▸ INFORMATION GIVEN
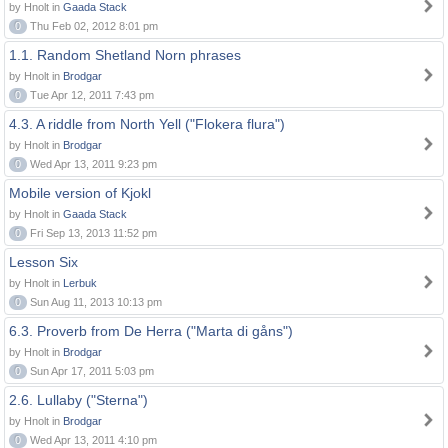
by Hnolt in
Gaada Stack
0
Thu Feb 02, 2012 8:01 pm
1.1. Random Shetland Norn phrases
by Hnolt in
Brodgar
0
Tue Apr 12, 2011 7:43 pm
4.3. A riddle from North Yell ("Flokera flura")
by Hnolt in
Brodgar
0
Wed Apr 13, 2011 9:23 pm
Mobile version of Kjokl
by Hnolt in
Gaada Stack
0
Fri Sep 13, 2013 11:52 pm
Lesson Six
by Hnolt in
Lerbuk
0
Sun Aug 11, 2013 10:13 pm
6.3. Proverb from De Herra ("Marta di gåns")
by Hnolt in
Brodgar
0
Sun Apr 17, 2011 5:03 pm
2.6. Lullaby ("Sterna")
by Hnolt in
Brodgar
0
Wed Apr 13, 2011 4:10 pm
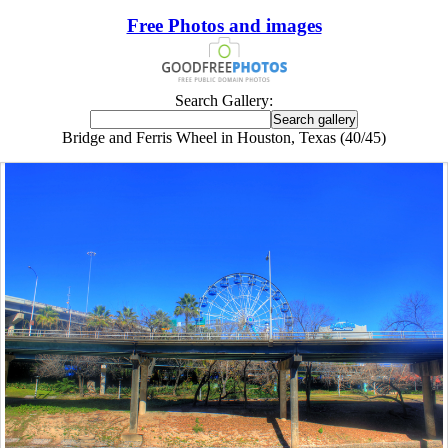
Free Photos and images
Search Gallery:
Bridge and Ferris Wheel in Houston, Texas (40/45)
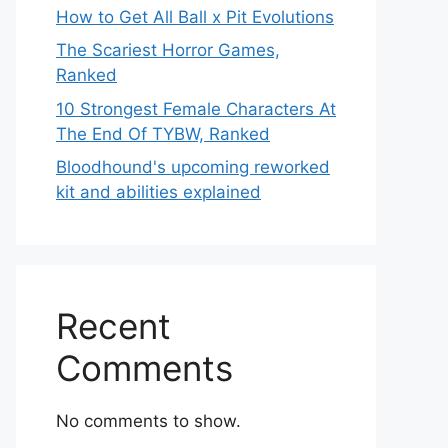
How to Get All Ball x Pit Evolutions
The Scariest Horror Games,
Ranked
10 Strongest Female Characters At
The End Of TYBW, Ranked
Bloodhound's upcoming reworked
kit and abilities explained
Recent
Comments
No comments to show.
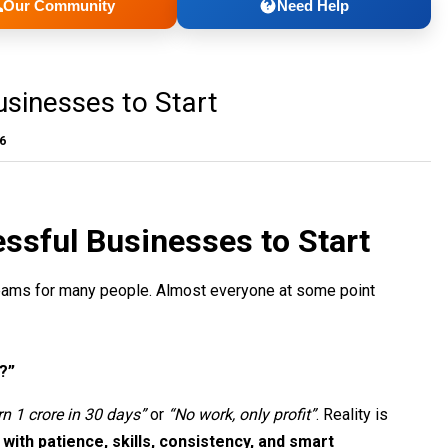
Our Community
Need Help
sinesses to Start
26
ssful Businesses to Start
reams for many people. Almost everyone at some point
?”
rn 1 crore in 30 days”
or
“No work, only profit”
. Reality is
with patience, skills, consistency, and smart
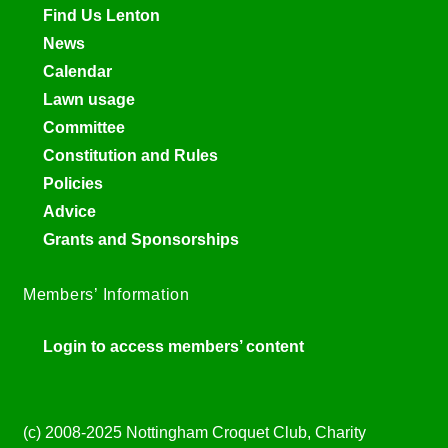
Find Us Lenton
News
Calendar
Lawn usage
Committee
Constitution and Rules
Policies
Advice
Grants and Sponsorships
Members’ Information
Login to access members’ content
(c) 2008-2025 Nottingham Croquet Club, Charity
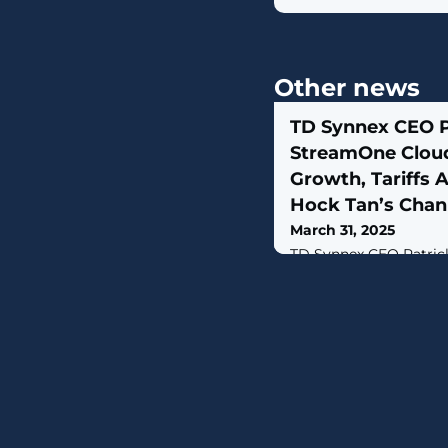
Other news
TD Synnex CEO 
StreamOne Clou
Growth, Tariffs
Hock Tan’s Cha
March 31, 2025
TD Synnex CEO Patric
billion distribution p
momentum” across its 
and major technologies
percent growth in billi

--

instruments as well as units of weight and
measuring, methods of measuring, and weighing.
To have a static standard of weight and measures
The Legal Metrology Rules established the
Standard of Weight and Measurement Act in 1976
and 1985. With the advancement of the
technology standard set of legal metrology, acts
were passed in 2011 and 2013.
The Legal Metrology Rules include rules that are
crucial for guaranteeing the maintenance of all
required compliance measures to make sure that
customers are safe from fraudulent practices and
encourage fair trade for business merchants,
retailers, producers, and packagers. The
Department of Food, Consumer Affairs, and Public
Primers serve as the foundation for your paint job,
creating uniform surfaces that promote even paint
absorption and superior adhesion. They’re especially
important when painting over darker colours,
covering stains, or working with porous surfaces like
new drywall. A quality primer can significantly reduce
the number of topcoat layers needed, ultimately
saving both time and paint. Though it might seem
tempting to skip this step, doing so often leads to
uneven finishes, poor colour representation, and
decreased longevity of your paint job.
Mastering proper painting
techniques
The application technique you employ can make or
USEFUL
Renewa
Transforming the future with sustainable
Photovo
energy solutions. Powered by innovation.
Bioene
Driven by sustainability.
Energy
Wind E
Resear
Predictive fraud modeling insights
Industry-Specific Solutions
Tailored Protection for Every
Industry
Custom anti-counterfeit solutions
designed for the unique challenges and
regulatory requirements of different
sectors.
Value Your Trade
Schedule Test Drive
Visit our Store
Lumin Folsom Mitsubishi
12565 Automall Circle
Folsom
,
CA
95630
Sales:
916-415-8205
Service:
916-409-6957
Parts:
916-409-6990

▸ WHAT NEEDS TO BE DONE
Return exactly the stretch above whose first line contains "Our Community" and whose last line contains "percent growth in billi", and nothing outside it. The pictures should not appear.

▸ WRITTEN SOLUTION
Our Community
Need Help
sinesses to Start
26
ssful Businesses to Start
reams for many people. Almost everyone at some point
?”
rn 1 crore in 30 days”
or
“No work, only profit”
. Reality is
with patience, skills, consistency, and smart
Find Us Lenton
News
Calendar
Lawn usage
Committee
Constitution and Rules
Policies
Advice
Grants and Sponsorships
Members’ Information
Login to access members’ content
(c) 2008-2025 Nottingham Croquet Club, Charity
Other news
TD Synnex CEO 
StreamOne Clou
Growth, Tariffs
Hock Tan’s Cha
March 31, 2025
TD Synnex CEO Patric
billion distribution p
momentum” across its 
and major technologies
percent growth in billi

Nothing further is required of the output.